## EXERCISE BRIEF
The response should contain every record, reproduced exactly.

————

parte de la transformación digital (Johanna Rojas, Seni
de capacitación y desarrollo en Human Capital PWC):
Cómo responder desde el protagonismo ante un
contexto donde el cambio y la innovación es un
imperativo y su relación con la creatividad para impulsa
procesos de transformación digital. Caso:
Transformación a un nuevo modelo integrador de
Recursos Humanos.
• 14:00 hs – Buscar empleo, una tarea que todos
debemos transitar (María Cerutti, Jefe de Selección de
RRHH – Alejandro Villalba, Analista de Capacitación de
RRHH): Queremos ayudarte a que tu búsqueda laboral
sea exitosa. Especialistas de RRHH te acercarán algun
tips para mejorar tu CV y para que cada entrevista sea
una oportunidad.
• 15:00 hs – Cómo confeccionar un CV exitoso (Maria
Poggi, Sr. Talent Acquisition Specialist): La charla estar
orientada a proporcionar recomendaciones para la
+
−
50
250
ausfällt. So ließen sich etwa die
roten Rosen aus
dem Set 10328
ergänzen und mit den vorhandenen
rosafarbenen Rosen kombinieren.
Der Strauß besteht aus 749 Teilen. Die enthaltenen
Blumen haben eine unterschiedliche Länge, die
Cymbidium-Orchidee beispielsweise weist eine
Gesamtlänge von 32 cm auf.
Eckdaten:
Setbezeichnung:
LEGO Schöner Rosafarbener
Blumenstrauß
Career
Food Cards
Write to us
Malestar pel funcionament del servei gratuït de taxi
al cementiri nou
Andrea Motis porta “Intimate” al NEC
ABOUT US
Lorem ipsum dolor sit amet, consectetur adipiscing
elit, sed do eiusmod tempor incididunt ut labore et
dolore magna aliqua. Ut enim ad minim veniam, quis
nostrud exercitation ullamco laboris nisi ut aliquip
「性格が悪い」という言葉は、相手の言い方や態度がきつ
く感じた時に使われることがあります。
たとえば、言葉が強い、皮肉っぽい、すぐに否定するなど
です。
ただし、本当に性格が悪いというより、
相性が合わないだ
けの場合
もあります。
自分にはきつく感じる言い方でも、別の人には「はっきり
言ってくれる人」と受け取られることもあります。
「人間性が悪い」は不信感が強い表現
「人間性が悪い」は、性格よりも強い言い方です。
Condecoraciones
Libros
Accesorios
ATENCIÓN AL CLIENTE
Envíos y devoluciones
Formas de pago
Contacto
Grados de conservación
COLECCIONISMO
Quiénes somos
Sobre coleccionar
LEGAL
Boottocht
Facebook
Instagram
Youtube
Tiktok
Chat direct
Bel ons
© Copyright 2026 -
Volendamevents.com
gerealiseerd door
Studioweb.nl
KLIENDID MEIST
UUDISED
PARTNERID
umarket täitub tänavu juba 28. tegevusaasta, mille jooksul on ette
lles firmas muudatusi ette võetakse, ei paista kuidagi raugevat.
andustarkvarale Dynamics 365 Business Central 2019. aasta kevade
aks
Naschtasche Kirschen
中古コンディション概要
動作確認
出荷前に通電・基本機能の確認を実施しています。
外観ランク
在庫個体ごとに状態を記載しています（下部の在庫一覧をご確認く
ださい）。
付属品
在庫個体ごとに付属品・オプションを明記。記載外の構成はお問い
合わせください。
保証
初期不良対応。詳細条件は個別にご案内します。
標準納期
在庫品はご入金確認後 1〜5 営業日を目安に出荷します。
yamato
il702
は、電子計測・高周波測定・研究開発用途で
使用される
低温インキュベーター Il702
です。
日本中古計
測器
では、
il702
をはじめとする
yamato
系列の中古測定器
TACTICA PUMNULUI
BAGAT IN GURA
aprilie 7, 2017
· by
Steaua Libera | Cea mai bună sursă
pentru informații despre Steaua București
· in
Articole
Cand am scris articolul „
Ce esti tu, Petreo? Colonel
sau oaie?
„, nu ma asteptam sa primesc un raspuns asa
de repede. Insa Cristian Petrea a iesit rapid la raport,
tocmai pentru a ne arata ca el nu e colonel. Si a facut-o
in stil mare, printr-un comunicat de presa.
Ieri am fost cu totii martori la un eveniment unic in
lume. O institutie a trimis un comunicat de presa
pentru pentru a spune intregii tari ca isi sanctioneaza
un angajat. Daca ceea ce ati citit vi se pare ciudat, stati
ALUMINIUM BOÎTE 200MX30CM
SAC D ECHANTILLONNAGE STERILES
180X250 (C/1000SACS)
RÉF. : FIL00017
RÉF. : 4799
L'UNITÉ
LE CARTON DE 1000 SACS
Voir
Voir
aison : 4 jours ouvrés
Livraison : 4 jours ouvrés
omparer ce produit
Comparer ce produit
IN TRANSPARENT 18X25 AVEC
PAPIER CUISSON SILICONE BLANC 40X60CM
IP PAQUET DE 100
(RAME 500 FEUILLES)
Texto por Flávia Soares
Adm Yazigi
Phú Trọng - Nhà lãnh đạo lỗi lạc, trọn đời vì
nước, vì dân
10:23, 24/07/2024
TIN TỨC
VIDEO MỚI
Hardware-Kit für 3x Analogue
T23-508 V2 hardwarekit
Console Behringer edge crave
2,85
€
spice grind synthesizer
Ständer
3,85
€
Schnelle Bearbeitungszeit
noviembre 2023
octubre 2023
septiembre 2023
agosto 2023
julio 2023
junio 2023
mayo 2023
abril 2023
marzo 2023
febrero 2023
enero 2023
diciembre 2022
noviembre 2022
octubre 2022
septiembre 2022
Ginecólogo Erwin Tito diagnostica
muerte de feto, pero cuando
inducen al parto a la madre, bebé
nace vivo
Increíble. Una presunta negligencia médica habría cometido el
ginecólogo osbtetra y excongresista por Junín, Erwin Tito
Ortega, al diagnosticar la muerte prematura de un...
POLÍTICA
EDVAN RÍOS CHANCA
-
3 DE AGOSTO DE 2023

————

## RESULT OF THE TASK
parte de la transformación digital (Johanna Rojas, Seni
de capacitación y desarrollo en Human Capital PWC):
Cómo responder desde el protagonismo ante un
contexto donde el cambio y la innovación es un
imperativo y su relación con la creatividad para impulsa
procesos de transformación digital. Caso:
Transformación a un nuevo modelo integrador de
Recursos Humanos.
• 14:00 hs – Buscar empleo, una tarea que todos
debemos transitar (María Cerutti, Jefe de Selección de
RRHH – Alejandro Villalba, Analista de Capacitación de
RRHH): Queremos ayudarte a que tu búsqueda laboral
sea exitosa. Especialistas de RRHH te acercarán algun
tips para mejorar tu CV y para que cada entrevista sea
una oportunidad.
• 15:00 hs – Cómo confeccionar un CV exitoso (Maria
Poggi, Sr. Talent Acquisition Specialist): La charla estar
orientada a proporcionar recomendaciones para la
+
−
50
250
ausfällt. So ließen sich etwa die
roten Rosen aus
dem Set 10328
ergänzen und mit den vorhandenen
rosafarbenen Rosen kombinieren.
Der Strauß besteht aus 749 Teilen. Die enthaltenen
Blumen haben eine unterschiedliche Länge, die
Cymbidium-Orchidee beispielsweise weist eine
Gesamtlänge von 32 cm auf.
Eckdaten:
Setbezeichnung:
LEGO Schöner Rosafarbener
Blumenstrauß
Career
Food Cards
Write to us
Malestar pel funcionament del servei gratuït de taxi
al cementiri nou
Andrea Motis porta “Intimate” al NEC
ABOUT US
Lorem ipsum dolor sit amet, consectetur adipiscing
elit, sed do eiusmod tempor incididunt ut labore et
dolore magna aliqua. Ut enim ad minim veniam, quis
nostrud exercitation ullamco laboris nisi ut aliquip
「性格が悪い」という言葉は、相手の言い方や態度がきつ
く感じた時に使われることがあります。
たとえば、言葉が強い、皮肉っぽい、すぐに否定するなど
です。
ただし、本当に性格が悪いというより、
相性が合わないだ
けの場合
もあります。
自分にはきつく感じる言い方でも、別の人には「はっきり
言ってくれる人」と受け取られることもあります。
「人間性が悪い」は不信感が強い表現
「人間性が悪い」は、性格よりも強い言い方です。
Condecoraciones
Libros
Accesorios
ATENCIÓN AL CLIENTE
Envíos y devoluciones
Formas de pago
Contacto
Grados de conservación
COLECCIONISMO
Quiénes somos
Sobre coleccionar
LEGAL
Boottocht
Facebook
Instagram
Youtube
Tiktok
Chat direct
Bel ons
© Copyright 2026 -
Volendamevents.com
gerealiseerd door
Studioweb.nl
KLIENDID MEIST
UUDISED
PARTNERID
umarket täitub tänavu juba 28. tegevusaasta, mille jooksul on ette
lles firmas muudatusi ette võetakse, ei paista kuidagi raugevat.
andustarkvarale Dynamics 365 Business Central 2019. aasta kevade
aks
Naschtasche Kirschen
中古コンディション概要
動作確認
出荷前に通電・基本機能の確認を実施しています。
外観ランク
在庫個体ごとに状態を記載しています（下部の在庫一覧をご確認く
ださい）。
付属品
在庫個体ごとに付属品・オプションを明記。記載外の構成はお問い
合わせください。
保証
初期不良対応。詳細条件は個別にご案内します。
標準納期
在庫品はご入金確認後 1〜5 営業日を目安に出荷します。
yamato
il702
は、電子計測・高周波測定・研究開発用途で
使用される
低温インキュベーター Il702
です。
日本中古計
測器
では、
il702
をはじめとする
yamato
系列の中古測定器
TACTICA PUMNULUI
BAGAT IN GURA
aprilie 7, 2017
· by
Steaua Libera | Cea mai bună sursă
pentru informații despre Steaua București
· in
Articole
Cand am scris articolul „
Ce esti tu, Petreo? Colonel
sau oaie?
„, nu ma asteptam sa primesc un raspuns asa
de repede. Insa Cristian Petrea a iesit rapid la raport,
tocmai pentru a ne arata ca el nu e colonel. Si a facut-o
in stil mare, printr-un comunicat de presa.
Ieri am fost cu totii martori la un eveniment unic in
lume. O institutie a trimis un comunicat de presa
pentru pentru a spune intregii tari ca isi sanctioneaza
un angajat. Daca ceea ce ati citit vi se pare ciudat, stati
ALUMINIUM BOÎTE 200MX30CM
SAC D ECHANTILLONNAGE STERILES
180X250 (C/1000SACS)
RÉF. : FIL00017
RÉF. : 4799
L'UNITÉ
LE CARTON DE 1000 SACS
Voir
Voir
aison : 4 jours ouvrés
Livraison : 4 jours ouvrés
omparer ce produit
Comparer ce produit
IN TRANSPARENT 18X25 AVEC
PAPIER CUISSON SILICONE BLANC 40X60CM
IP PAQUET DE 100
(RAME 500 FEUILLES)
Texto por Flávia Soares
Adm Yazigi
Phú Trọng - Nhà lãnh đạo lỗi lạc, trọn đời vì
nước, vì dân
10:23, 24/07/2024
TIN TỨC
VIDEO MỚI
Hardware-Kit für 3x Analogue
T23-508 V2 hardwarekit
Console Behringer edge crave
2,85
€
spice grind synthesizer
Ständer
3,85
€
Schnelle Bearbeitungszeit
noviembre 2023
octubre 2023
septiembre 2023
agosto 2023
julio 2023
junio 2023
mayo 2023
abril 2023
marzo 2023
febrero 2023
enero 2023
diciembre 2022
noviembre 2022
octubre 2022
septiembre 2022
Ginecólogo Erwin Tito diagnostica
muerte de feto, pero cuando
inducen al parto a la madre, bebé
nace vivo
Increíble. Una presunta negligencia médica habría cometido el
ginecólogo osbtetra y excongresista por Junín, Erwin Tito
Ortega, al diagnosticar la muerte prematura de un...
POLÍTICA
EDVAN RÍOS CHANCA
-
3 DE AGOSTO DE 2023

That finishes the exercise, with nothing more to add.